Monday, November 25, 2013

Threaded Potpourri

Organic Fibers
Now sewing. Various projects, all feeding my need to make.

My interest in reverse applique is continuing with the triptych. There is a detail of its progress at left. The applique is probably complete so now it is a meditative way to just stitch, outlining and decorating.

5X7 Challenge in silk and linen
Fiber Art Fusion has a 5x7 challenge each December. We eat dinner and exchange the little pieces. It's a good way to see what people are doing with fiber. For me, it had to be applique augmented with stitch.

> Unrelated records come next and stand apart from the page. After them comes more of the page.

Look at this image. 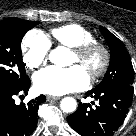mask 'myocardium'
<instances>
[{
  "mask_svg": "<svg viewBox=\"0 0 136 136\" xmlns=\"http://www.w3.org/2000/svg\"><path fill=\"white\" fill-rule=\"evenodd\" d=\"M94 51H99L101 53V61L96 67L89 70L88 76L91 81H96L107 71L111 61V54L108 47L105 44L94 40L80 44L73 48V53L80 61H83Z\"/></svg>",
  "mask_w": 136,
  "mask_h": 136,
  "instance_id": "myocardium-1",
  "label": "myocardium"
}]
</instances>
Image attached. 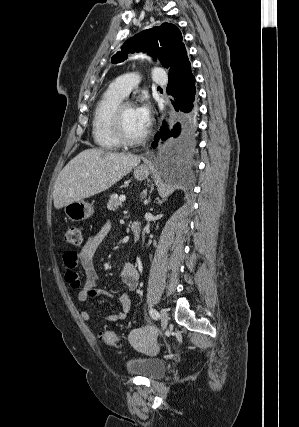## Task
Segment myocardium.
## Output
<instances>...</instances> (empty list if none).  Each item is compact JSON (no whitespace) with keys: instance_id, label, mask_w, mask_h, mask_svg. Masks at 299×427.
Listing matches in <instances>:
<instances>
[{"instance_id":"obj_1","label":"myocardium","mask_w":299,"mask_h":427,"mask_svg":"<svg viewBox=\"0 0 299 427\" xmlns=\"http://www.w3.org/2000/svg\"><path fill=\"white\" fill-rule=\"evenodd\" d=\"M126 107H134L130 101H121L113 110L111 114V130L113 136L120 145L134 146L142 143L148 136V130L146 129L140 136L135 138L128 137L123 129L122 115Z\"/></svg>"}]
</instances>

Even a non-sewing project like changing the chair covers. I was surprised by how satisfying this was.
left-old; right-new

A friend in my book group brought in four quilts from her husband's family, a nice viewing given that we were reading a book about relationships formed over needle and thread (Prayers for Sale). Then she said that they were no longer wanted in her family. I was so fortunate to take home a 7 foot by 7 foot whole cloth piece with lots of lovely appliqued poppies, scalloped edges, a few stains and tatters. I'm thinking of replacing the very worn binding as that is where the bites are located. I cannot decide what to do about the stains. The colors are amazingly bright and the batting is white flannel. Can this really be from 1937???
Someone loved making this.

Speaking of old quilts, this one was made 25 years ago by my daughter. A kind woman in Princeton gathered a small group of 11 year olds and taught them to quilt. Free form. Not many rules. Great opportunity for them to express themselves. And she has used it all these years, now putting it on her own daughter's bed. 

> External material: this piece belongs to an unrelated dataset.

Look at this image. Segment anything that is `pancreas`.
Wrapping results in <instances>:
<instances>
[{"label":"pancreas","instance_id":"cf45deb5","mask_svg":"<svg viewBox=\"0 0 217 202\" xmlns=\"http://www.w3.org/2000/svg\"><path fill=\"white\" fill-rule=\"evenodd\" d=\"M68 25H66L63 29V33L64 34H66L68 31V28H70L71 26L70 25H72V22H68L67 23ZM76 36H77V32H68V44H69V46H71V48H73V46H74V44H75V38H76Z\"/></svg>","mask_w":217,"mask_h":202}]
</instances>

It had become frail and torn in some places and, because it was tied together, it was a bit lumpy. She entrusted it to me to repair so that granddaughter could continue to sleep under it. I added butterflies to cover the places where the batting (an old blanket) was exposed. And added quilting lines plus a new binding to hold it together for maybe another 25 years. I like that thought.
Daughter loved making this.

And I continue to work on Diane Ericson's Fault Lines pattern. This is a pattern that looks simple but is not. It is a puzzler and so I work on it only when I'm fresh. The undershirt is composed of 4 pieces and looks so basic, yet I sewed and unsewed many times to get the inside finish and outside look the way I wanted it. It will change more once the jacket is further along. It is a lovely design and a great way to stretch myself. Working with bias is magical.

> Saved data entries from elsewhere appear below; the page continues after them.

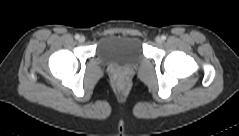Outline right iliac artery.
<instances>
[{
	"label": "right iliac artery",
	"mask_w": 239,
	"mask_h": 136,
	"mask_svg": "<svg viewBox=\"0 0 239 136\" xmlns=\"http://www.w3.org/2000/svg\"><path fill=\"white\" fill-rule=\"evenodd\" d=\"M80 38V35L79 34H76L75 35V39H79Z\"/></svg>",
	"instance_id": "right-iliac-artery-1"
}]
</instances>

  1. Is it just me, or is it sad that no one in the family wanted the quilts? If I had something that a grandmother/great aunt etc had made I would treasure it. I find it shocking that no one wanted them.

    On the other hand, how great for you to get one and enjoy it.

    1. ElleC - you are right. It is sad. I'm just glad she didn't toss them. And I will enjoy it, and try to honor the maker.

  2. I have an extensive collection of wedding photos which I love. It breaks my heart to think that for whatever reason they ended up unwanted. Some are quite old. How lucky that the quilt found your lovely home. I have a whole cloth quilt that my great grandmother made. When I washed it, I hung it to dry and was able to see that inside is another quilt, probably one that my great-great grandmother made. The quilt brings back lovely memories of sleeping at my great grandmother's house and snuggled in piles of her quilts.

  3. You never fail to inspire, Martha. Thank you so much for this post.

  4. Love your finish treatment in the last photo. Low-key and elegant.

  5. Wonderful things underway here. The quilts are beautiful, even in their tattered states. And I love what you're doing with the Fault Lines pattern. The hand stitching on the shirt is perfect!